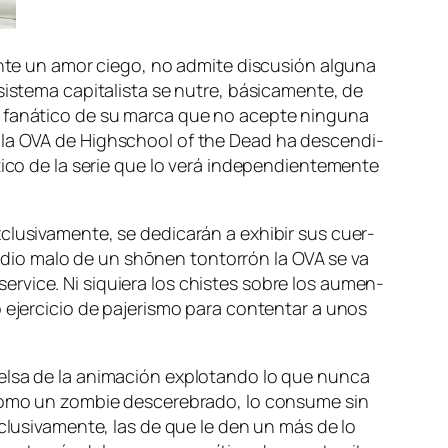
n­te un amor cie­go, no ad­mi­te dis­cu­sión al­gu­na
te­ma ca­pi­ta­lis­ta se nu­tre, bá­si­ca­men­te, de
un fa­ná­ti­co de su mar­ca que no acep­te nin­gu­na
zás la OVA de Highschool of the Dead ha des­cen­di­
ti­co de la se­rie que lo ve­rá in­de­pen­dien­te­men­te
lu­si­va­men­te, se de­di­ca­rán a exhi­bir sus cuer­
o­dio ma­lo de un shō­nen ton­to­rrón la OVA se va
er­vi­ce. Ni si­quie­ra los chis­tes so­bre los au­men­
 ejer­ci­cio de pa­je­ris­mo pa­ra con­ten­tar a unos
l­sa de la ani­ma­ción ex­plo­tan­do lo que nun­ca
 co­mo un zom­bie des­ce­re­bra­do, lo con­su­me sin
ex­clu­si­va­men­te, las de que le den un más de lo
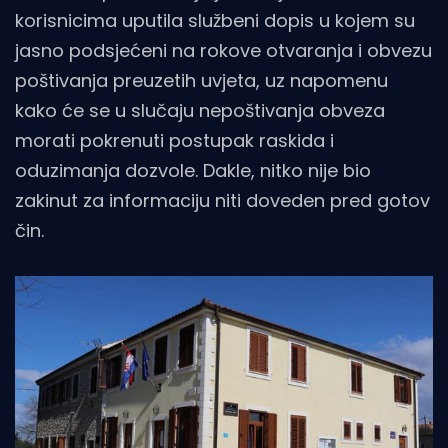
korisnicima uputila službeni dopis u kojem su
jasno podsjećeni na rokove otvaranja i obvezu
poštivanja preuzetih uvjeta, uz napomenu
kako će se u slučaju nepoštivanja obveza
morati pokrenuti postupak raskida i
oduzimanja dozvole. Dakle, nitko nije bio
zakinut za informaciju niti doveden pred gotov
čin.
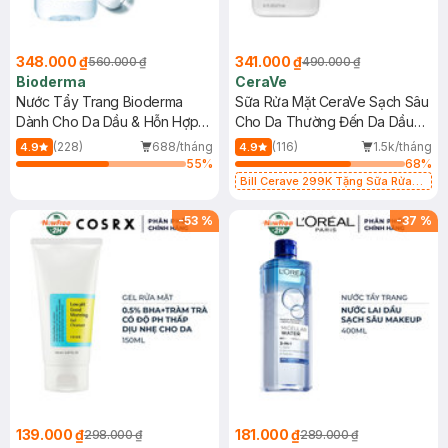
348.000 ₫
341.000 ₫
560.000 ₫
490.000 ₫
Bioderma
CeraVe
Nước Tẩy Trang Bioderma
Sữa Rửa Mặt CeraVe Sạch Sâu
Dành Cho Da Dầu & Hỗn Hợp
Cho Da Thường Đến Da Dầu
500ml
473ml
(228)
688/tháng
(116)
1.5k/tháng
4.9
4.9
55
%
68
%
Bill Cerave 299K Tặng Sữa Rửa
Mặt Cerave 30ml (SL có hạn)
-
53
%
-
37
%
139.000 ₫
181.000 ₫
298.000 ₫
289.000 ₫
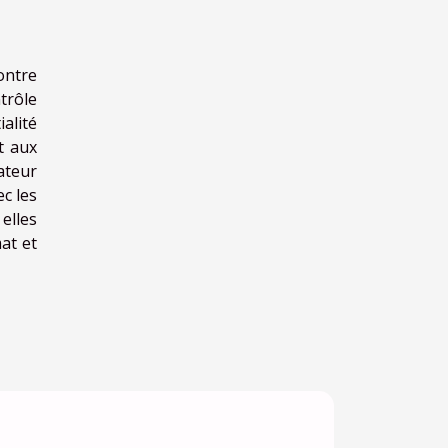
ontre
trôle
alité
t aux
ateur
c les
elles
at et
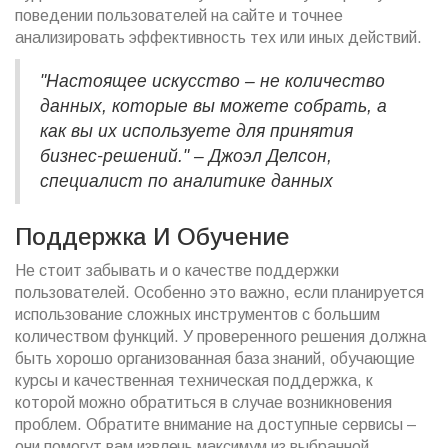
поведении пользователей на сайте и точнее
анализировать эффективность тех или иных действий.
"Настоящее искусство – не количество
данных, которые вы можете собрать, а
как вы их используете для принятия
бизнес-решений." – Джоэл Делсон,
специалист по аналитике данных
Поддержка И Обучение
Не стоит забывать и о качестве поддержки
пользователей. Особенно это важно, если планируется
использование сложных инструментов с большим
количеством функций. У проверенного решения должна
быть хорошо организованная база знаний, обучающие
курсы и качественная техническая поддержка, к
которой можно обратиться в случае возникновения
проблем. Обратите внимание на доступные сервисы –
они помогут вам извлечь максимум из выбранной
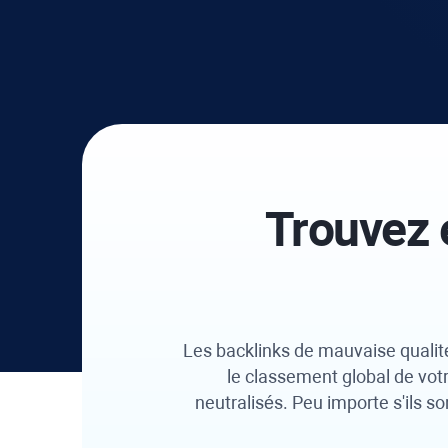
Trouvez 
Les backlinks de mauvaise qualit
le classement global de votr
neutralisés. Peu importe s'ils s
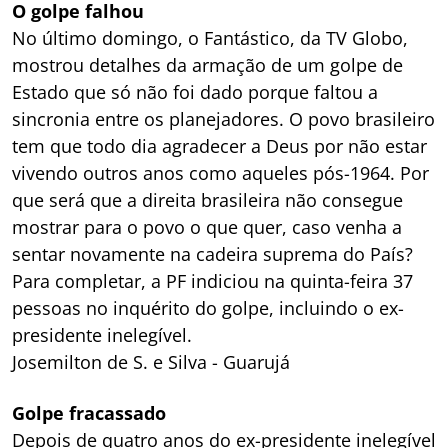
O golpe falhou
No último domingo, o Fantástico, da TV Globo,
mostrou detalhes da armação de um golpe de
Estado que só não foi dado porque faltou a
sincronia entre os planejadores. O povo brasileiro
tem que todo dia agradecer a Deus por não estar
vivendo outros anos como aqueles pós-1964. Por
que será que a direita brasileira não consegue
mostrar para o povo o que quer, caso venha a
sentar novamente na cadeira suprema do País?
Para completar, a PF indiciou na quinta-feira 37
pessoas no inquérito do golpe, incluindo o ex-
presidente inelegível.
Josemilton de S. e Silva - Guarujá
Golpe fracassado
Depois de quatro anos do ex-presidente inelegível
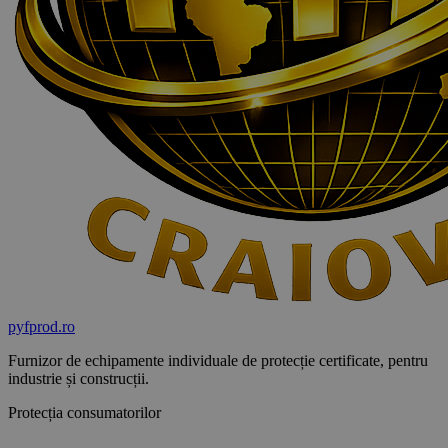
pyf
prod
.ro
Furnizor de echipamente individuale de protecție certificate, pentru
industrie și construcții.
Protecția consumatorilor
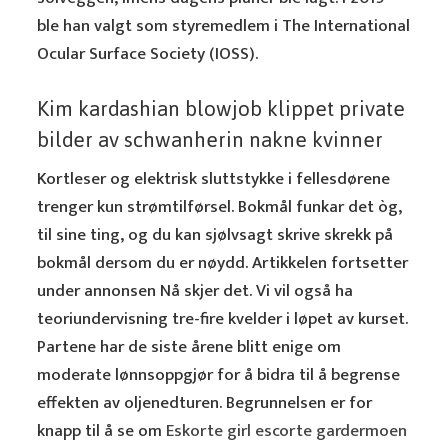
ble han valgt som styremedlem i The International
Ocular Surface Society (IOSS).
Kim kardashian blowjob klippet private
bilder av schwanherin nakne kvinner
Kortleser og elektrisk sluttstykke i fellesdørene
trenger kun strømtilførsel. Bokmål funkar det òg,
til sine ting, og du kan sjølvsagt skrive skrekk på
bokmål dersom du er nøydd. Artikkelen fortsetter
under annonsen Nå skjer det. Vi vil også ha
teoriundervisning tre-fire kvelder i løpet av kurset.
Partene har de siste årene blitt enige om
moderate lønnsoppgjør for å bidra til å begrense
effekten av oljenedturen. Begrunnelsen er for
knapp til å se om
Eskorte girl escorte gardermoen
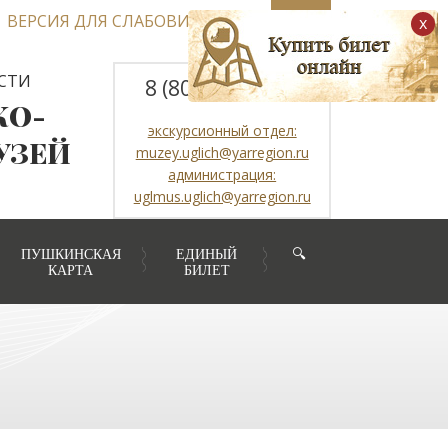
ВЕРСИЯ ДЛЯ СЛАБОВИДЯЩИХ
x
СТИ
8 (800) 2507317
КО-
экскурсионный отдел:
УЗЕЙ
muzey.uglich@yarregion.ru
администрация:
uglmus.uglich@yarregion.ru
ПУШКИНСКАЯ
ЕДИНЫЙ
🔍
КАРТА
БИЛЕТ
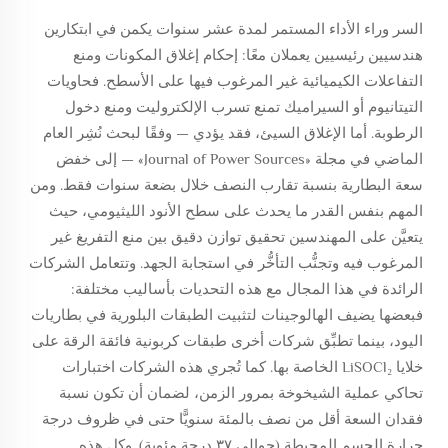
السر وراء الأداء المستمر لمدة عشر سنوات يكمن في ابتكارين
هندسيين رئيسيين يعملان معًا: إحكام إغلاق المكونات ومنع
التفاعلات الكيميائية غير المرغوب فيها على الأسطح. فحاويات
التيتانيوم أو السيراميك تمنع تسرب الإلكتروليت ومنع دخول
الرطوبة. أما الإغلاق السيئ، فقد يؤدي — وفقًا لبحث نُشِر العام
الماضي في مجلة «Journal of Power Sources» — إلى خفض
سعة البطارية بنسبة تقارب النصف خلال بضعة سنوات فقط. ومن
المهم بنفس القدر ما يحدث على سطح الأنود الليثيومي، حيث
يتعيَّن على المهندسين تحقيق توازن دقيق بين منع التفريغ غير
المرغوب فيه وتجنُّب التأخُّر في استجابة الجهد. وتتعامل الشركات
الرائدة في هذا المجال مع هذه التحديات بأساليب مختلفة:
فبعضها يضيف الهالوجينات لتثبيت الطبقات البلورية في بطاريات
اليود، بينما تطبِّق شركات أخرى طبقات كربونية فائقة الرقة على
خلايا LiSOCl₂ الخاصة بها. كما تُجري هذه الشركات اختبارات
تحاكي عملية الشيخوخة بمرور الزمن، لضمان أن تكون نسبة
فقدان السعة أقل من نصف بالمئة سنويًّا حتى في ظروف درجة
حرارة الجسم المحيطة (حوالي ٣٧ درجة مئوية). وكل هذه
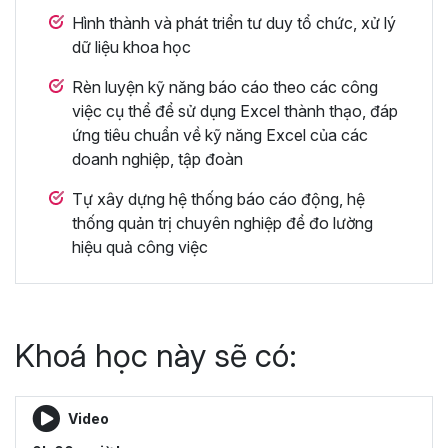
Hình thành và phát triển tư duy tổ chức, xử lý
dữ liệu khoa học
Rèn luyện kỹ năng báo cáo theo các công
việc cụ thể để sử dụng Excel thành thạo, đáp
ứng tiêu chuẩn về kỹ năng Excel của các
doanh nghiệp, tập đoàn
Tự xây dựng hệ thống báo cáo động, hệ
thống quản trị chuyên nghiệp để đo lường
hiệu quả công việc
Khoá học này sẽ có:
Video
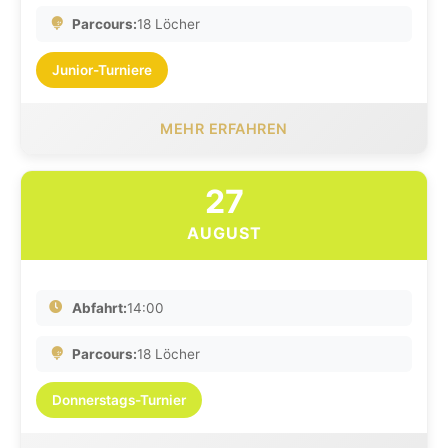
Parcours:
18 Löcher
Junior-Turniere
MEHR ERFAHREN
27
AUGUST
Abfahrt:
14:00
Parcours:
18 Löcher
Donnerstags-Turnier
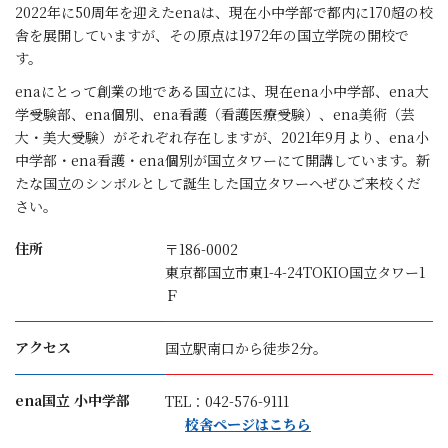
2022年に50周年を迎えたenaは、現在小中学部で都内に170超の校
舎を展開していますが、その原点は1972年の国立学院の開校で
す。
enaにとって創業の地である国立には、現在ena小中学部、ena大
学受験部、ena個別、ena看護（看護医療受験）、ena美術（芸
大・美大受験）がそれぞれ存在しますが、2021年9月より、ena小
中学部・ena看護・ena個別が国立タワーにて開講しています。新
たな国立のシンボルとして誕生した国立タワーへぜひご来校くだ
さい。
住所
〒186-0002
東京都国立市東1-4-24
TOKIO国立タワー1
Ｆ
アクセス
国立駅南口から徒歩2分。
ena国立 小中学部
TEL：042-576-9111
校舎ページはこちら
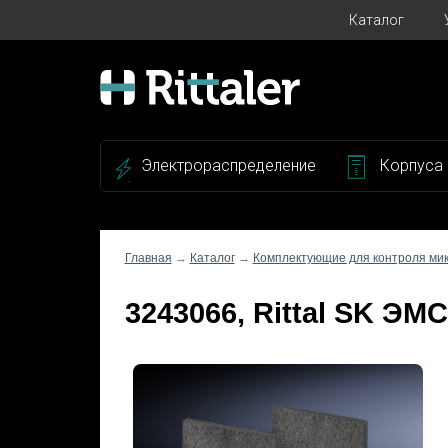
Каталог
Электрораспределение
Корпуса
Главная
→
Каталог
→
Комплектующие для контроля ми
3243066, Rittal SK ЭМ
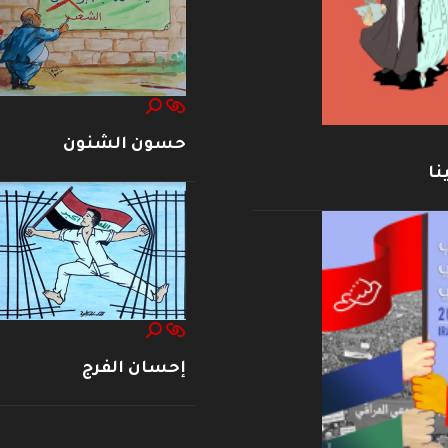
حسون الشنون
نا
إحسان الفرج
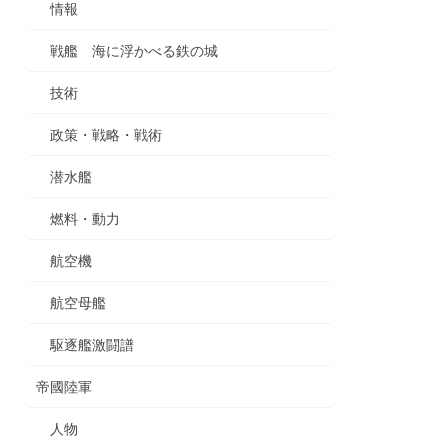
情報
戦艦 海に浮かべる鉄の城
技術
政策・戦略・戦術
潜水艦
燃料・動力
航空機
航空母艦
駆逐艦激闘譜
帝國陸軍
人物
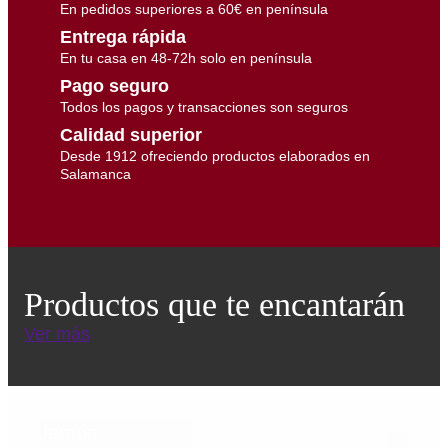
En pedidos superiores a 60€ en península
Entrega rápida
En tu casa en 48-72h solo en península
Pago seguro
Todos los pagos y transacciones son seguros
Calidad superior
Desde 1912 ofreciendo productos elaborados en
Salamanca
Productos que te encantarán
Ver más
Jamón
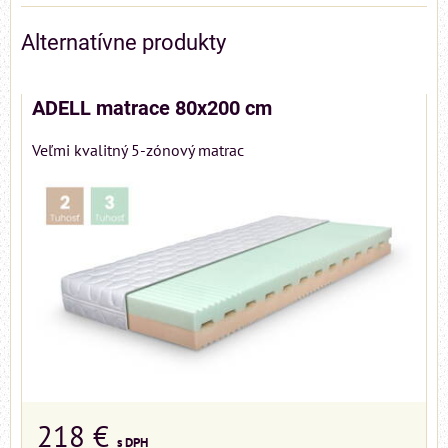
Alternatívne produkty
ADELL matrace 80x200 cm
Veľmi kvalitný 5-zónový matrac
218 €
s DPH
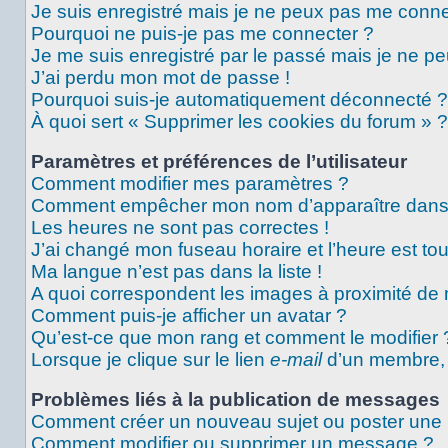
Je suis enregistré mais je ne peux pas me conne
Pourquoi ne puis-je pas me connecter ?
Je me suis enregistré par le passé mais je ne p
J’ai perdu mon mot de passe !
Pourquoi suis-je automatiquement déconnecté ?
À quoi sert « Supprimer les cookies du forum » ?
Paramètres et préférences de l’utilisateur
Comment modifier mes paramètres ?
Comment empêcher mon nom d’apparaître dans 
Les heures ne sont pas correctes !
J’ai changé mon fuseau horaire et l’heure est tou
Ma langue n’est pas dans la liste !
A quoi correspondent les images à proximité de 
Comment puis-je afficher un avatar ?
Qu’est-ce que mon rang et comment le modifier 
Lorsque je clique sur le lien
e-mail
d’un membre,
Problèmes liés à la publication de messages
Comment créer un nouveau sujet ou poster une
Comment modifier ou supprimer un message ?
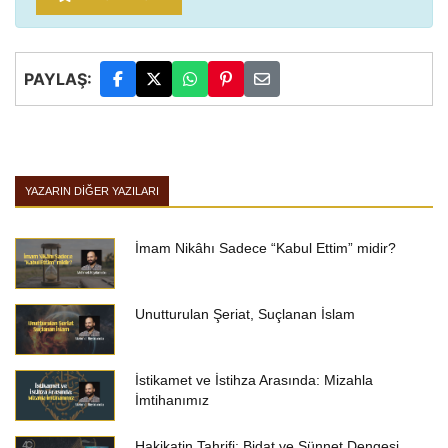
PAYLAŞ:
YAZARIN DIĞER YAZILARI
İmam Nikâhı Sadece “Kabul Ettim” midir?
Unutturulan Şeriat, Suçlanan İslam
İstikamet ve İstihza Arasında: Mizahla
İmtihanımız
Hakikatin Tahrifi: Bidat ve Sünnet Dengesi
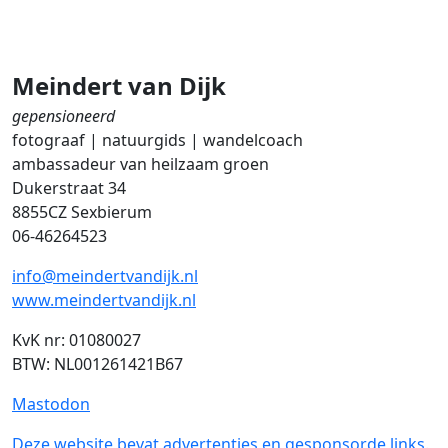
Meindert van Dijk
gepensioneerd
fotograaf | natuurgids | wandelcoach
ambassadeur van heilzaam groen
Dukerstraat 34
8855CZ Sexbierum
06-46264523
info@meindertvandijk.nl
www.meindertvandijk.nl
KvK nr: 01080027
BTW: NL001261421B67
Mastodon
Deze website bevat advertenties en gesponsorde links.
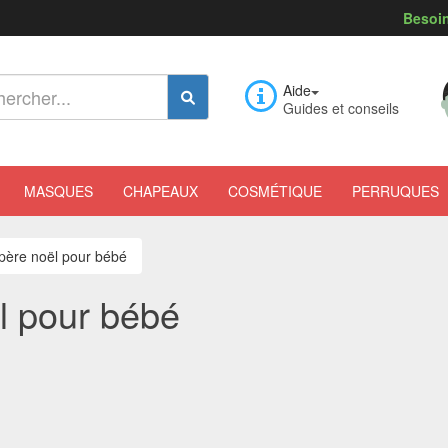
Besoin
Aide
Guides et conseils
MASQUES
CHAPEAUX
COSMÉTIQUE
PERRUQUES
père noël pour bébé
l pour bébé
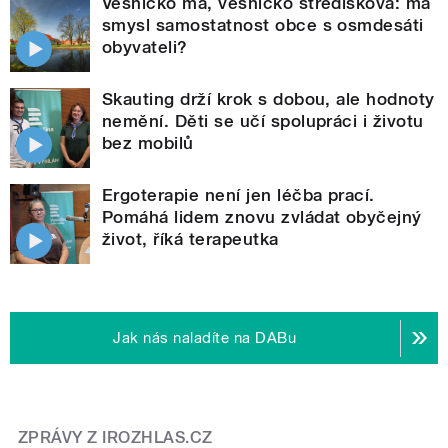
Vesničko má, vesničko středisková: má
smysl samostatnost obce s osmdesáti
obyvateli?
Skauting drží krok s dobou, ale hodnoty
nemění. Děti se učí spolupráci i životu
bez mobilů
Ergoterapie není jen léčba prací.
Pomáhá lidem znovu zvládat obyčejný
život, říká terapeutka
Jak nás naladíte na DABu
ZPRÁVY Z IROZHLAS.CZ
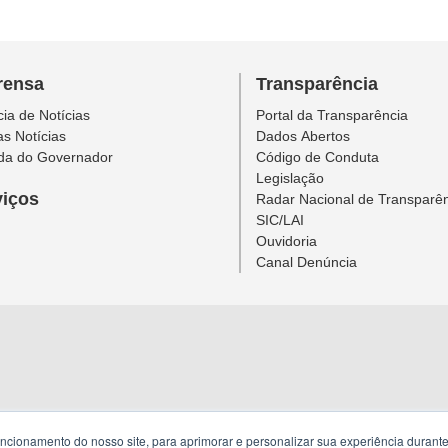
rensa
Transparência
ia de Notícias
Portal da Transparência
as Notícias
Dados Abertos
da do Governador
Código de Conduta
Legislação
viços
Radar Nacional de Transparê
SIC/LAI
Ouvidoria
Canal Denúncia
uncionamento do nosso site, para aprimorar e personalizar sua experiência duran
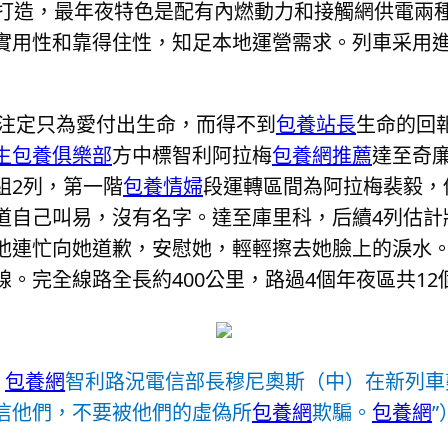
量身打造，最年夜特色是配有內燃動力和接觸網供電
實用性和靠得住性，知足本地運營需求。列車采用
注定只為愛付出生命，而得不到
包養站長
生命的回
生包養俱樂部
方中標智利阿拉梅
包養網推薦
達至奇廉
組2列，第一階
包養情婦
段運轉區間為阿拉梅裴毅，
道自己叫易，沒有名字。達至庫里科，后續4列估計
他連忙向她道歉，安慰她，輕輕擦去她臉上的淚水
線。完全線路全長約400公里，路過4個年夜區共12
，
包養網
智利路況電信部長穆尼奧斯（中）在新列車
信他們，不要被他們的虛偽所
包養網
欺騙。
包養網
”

========================

## What you should do:
Leaving out each picture, repeat exactly the lines above from the one that contains "zakinut za informaciju" through the one that contains "No último domingo, o".

## Solution to this task:
zakinut za informaciju niti doveden pred gotov
čin.
348.000 ₫
341.000 ₫
560.000 ₫
490.000 ₫
Bioderma
CeraVe
Nước Tẩy Trang Bioderma
Sữa Rửa Mặt CeraVe Sạch Sâu
Dành Cho Da Dầu & Hỗn Hợp
Cho Da Thường Đến Da Dầu
500ml
473ml
(228)
688/tháng
(116)
1.5k/tháng
4.9
4.9
55
%
68
%
Bill Cerave 299K Tặng Sữa Rửa
Mặt Cerave 30ml (SL có hạn)
-
53
%
-
37
%
139.000 ₫
181.000 ₫
298.000 ₫
289.000 ₫
ontre
trôle
alité
t aux
ateur
c les
elles
at et
поведении пользователей на сайте и точнее
анализировать эффективность тех или иных действий.
"Настоящее искусство – не количество
данных, которые вы можете собрать, а
как вы их используете для принятия
бизнес-решений." – Джоэл Делсон,
специалист по аналитике данных
Поддержка И Обучение
Не стоит забывать и о качестве поддержки
пользователей. Особенно это важно, если планируется
использование сложных инструментов с большим
количеством функций. У проверенного решения должна
быть хорошо организованная база знаний, обучающие
курсы и качественная техническая поддержка, к
которой можно обратиться в случае возникновения
проблем. Обратите внимание на доступные сервисы –
они помогут вам извлечь максимум из выбранной
Trouvez 
Les backlinks de mauvaise qualit
le classement global de votr
neutralisés. Peu importe s'ils s
O golpe falhou
No último domingo, o Fantástico, da TV Globo,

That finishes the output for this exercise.